Corned Beef and Cabbage

Serves 6 to 8

Corned beef is brisket that has been cured using "corns" of large rock salt. Using a pressure cooker allows you to make tender corned beef anytime, even for a weeknight meal—and the leftovers make superb sandwiches. Note that some brands of corned beef don't have a spice packet as the meat is already seasoned.
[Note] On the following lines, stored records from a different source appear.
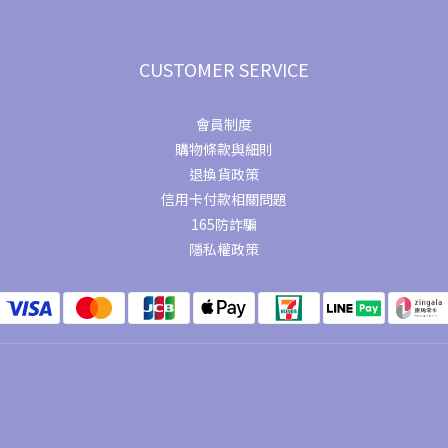
CUSTOMER SERVICE
會員制度
購物條款與細則
退換貨政策
信用卡付款相關問題
165防詐騙
隱私權政策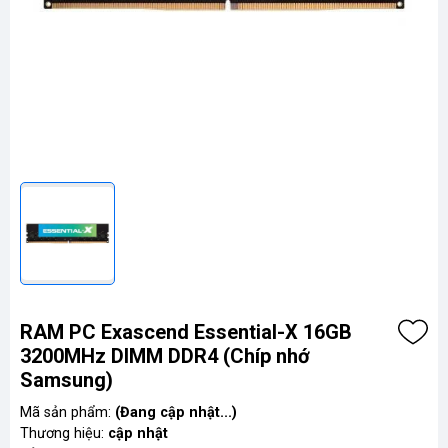
RAM PC Exascend Essential-X 16GB
3200MHz DIMM DDR4 (Chíp nhớ
Samsung)
Mã sản phẩm:
(Đang cập nhật...)
Thương hiệu:
cập nhật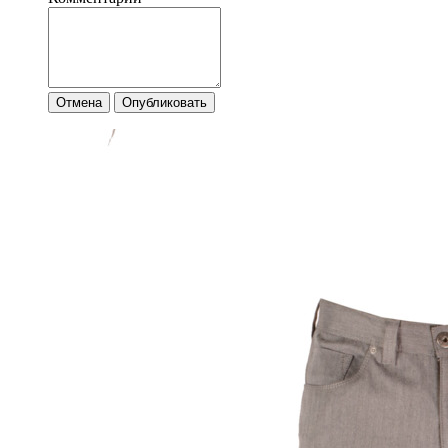
Отмена
Опубликовать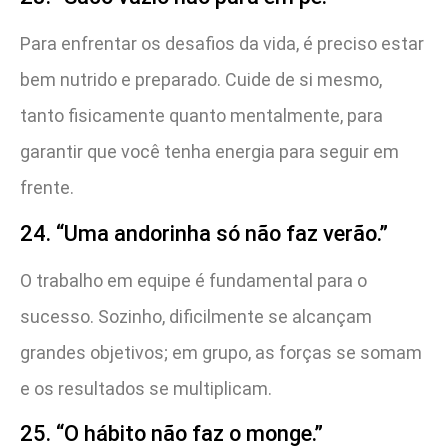
Para enfrentar os desafios da vida, é preciso estar
bem nutrido e preparado. Cuide de si mesmo,
tanto fisicamente quanto mentalmente, para
garantir que você tenha energia para seguir em
frente.
24. “Uma andorinha só não faz verão.”
O trabalho em equipe é fundamental para o
sucesso. Sozinho, dificilmente se alcançam
grandes objetivos; em grupo, as forças se somam
e os resultados se multiplicam.
25. “O hábito não faz o monge.”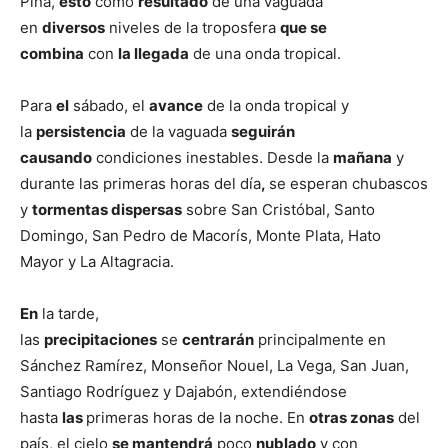
Piña,
esto
como
resultado
de una vaguada
en
diversos
niveles de la troposfera
que se
combina
con
la llegada
de una onda tropical.
Para
el
sábado, el
avance
de la onda tropical y
la
persistencia
de la vaguada
seguirán
causando
condiciones inestables. Desde la
mañana
y
durante las primeras horas del día
,
se esperan chubascos
y
tormentas dispersas
sobre San Cristóbal, Santo
Domingo, San Pedro de Macorís, Monte Plata, Hato
Mayor y La Altagracia.
En
la tarde,
las
precipitaciones
se
centrarán
principalmente en
Sánchez Ramírez, Monseñor Nouel, La Vega, San Juan,
Santiago Rodríguez y Dajabón, extendiéndose
hasta
las
primeras horas de la noche. En
otras zonas
del
país, el cielo
se mantendrá
poco
nublado
y con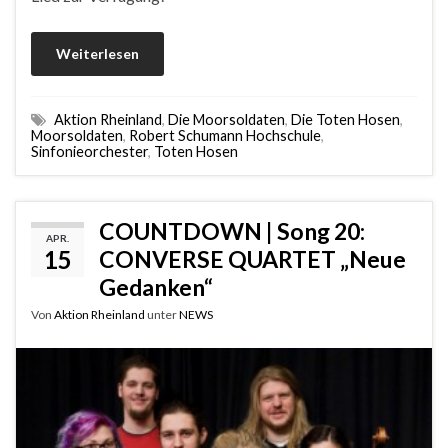
Weiterlesen
Aktion Rheinland
,
Die Moorsoldaten
,
Die Toten Hosen
,
Moorsoldaten
,
Robert Schumann Hochschule
,
Sinfonieorchester
,
Toten Hosen
COUNTDOWN | Song 20:
APR.
15
CONVERSE QUARTET „Neue
Gedanken“
Von
Aktion Rheinland
unter
NEWS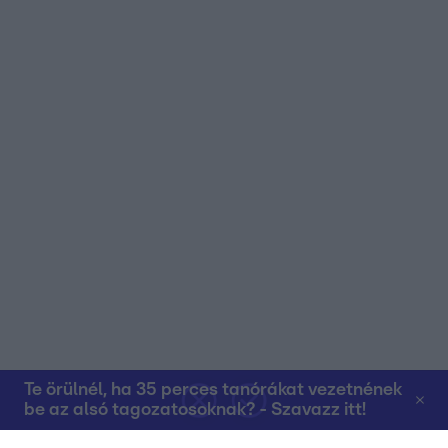
Te örülnél, ha 35 perces tanórákat vezetnének
be az alsó tagozatosoknak? - Szavazz itt!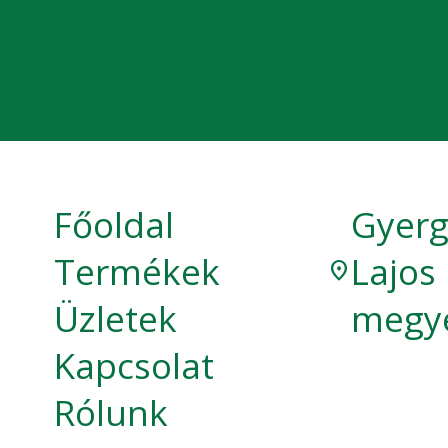
Főoldal
Gyerg
Termékek
Lajos
location_on
Üzletek
megy
Kapcsolat
Rólunk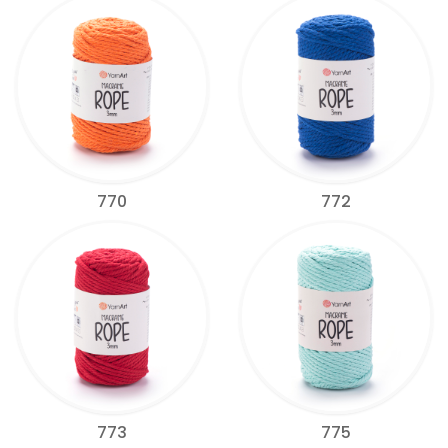
770
772
773
775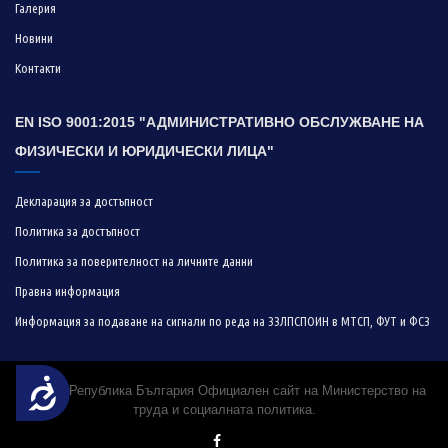
Галерия
Новини
Контакти
EN ISO 9001:2015 "АДМИНИСТРАТИВНО ОБСЛУЖВАНЕ НА
ФИЗИЧЕСКИ И ЮРИДИЧЕСКИ ЛИЦА"
Декларация за достъпност
Политика за достъпност
Политика за поверителност на личните данни
Правна информация
Информация за подаване на сигнали по реда на ЗЗЛПСПОИН в МТСП, ФУТ и ФСЗ
Достъпност
© 2019 Република България Официален сайт на Министерство на
труда и социалната политика.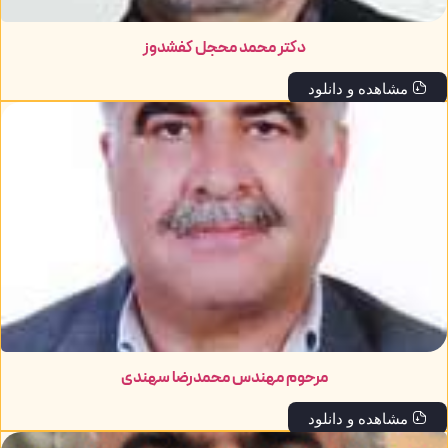
دکتر محمد محجل کفشدوز
مشاهده و دانلود
مرحوم مهندس محمدرضا سهندی
مشاهده و دانلود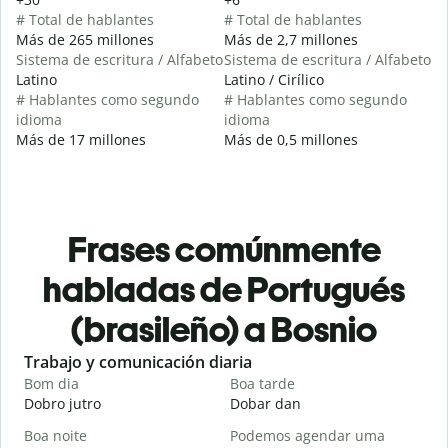
# Total de hablantes
# Total de hablantes
Más de 265 millones
Más de 2,7 millones
Sistema de escritura / Alfabeto
Sistema de escritura / Alfabeto
Latino
Latino / Cirílico
# Hablantes como segundo
# Hablantes como segundo
idioma
idioma
Más de 17 millones
Más de 0,5 millones
Frases comúnmente
habladas de Portugués
(brasileño) a Bosnio
Slide 1 of 6
Trabajo y comunicación diaria
S
Bom dia
Boa tarde
O
Dobro jutro
Dobar dan
Z
Boa noite
Podemos agendar uma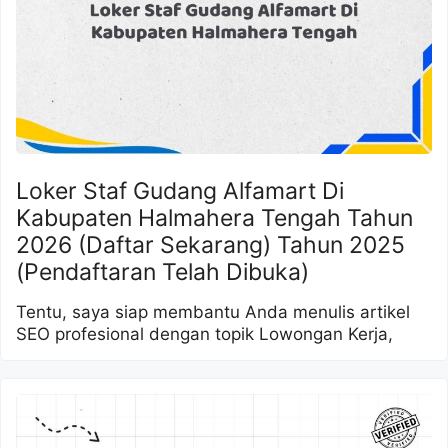
Loker Staf Gudang Alfamart Di
Kabupaten Halmahera Tengah Tahun
2026 (Daftar Sekarang) Tahun 2025
(Pendaftaran Telah Dibuka)
Tentu, saya siap membantu Anda menulis artikel
SEO profesional dengan topik Lowongan Kerja,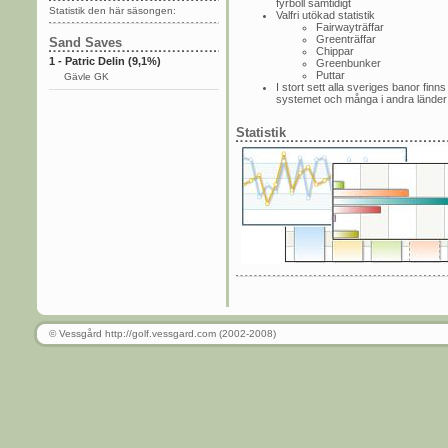
fyrboll samtidigt
Statistik den här säsongen:
Valfri utökad statistik
Fairwayträffar
Greenträffar
Sand Saves
Chippar
1 - Patric Delin (9,1%)
Greenbunker
Puttar
Gävle GK
I stort sett alla sveriges banor finns 
systemet och många i andra länder
Statistik
© Vessgård http://golf.vessgard.com (2002-2008)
  • 4 pounds corned beef with spice packet
  • 1 large yellow onion, quartered
  • 12 ounces lager-style beer
  • 2 bay leaves
  • 1 head green cabbage, cut into 6 wedges
  • 6 large carrots, cut into 1-inch pieces
  • 8 small red potatoes, halved
  • Prepared horseradish or coarse-grain mustard, for serving


  1. Cut beef into 4 equal pieces and place in pressure cooker. Sprinkle with spices from packet, if provided. Add onion, beer, 1/2 cup water and bay leaves.
  2. Close and lock lid of pressure cooker and cook on HIGH for 60 minutes. Once cooked, quick-release the steam. Open lid and transfer corned beef to a platter. Tent meat with foil and let rest while you cook the vegetables. Beef is done when it is fork-tender.
  3. Add vegetables to cooker. Close and lock lid and pressure cook on HIGH for 1 minute. Once cooked, quick release the pressure. Transfer vegetables to a warm platter.
  4. Slice corned beef against the grain. Add to platter with vegetables. Drizzle with cooking juices. Serve with horseradish or mustard, if desired.